Part 1: Agile Database Development
Business needs are the most significant driver of change. The ability to do more with less and offer accelerated delivery is what differentiates successful, world-class companies from the rest.
If your competitor can deliver relevant features, faster and with better quality, you’re eventually going to lose market share. Agile development was born from the need to move more rapidly and deal with ever-changing requirements, while ensuring optimum quality in spite of resource constraints.
The waterfall methodology‘s big release concept doesn’t cut it anymore – you just can’t wait six months until the next roll-out or release. Agile database development methodology on the other hand is built for more rapid, smaller, and more iterative releases, allowing the development team to complete them faster.
Of course, the impact radius of changes is also far less than with bigger, more waterfall releases. Agility is what is expected from technology companies and IT divisions to support their business needs.
The next natural step was to link development with operations. Voilà, there’s DevOps!
To effectively master Agile sprint deployments and to practice DevOps, you need to be able to implement deployment and process automation internally within development and QA, or to production. Otherwise, deployments and releases will require manual steps and processes, which lack repeatability, are prone to human error, and cannot be executed with high frequency.
The automation required is based on a version control repository that manages all software assets ready to be built (compiled) and then deployed (executed) to the next environment.
Of course, all these principles apply equally across the IT landscape. Databases, for example, long neglected in terms of management innovation and process supporting software, should be beholden to the same agile and DevOps norms.

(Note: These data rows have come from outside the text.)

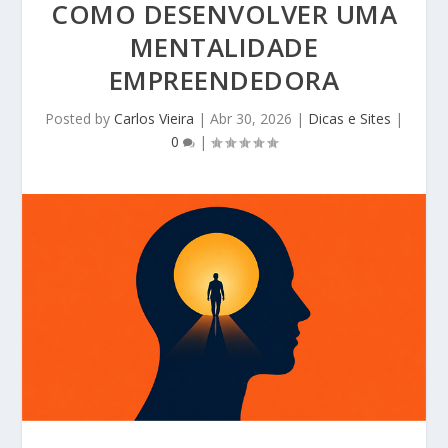
COMO DESENVOLVER UMA
MENTALIDADE
EMPREENDEDORA
Posted by
Carlos Vieira
|
Abr 30, 2026
|
Dicas e Sites
|
0
|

In terms of agile database development lifecycle, the build process starts by cleaning the working space and getting the relevant files from the version control repository. This is a critical phase that prevents out-of-process changes, such as occur when developers save their changes directly in the build server working space, instead of checking-in their changes to the database version control repository.
This example may sound absurd because developers should know that if they do so, their changes will be lost, as the technological structure enforces the process. Shoulda coulda woulda, but it happens.
This phase also prevents the build phase from taking work-in-progress changes by referring to only those changes that were submitted to the version control repository in a check-in process. The version control repository acts as the single source of truth.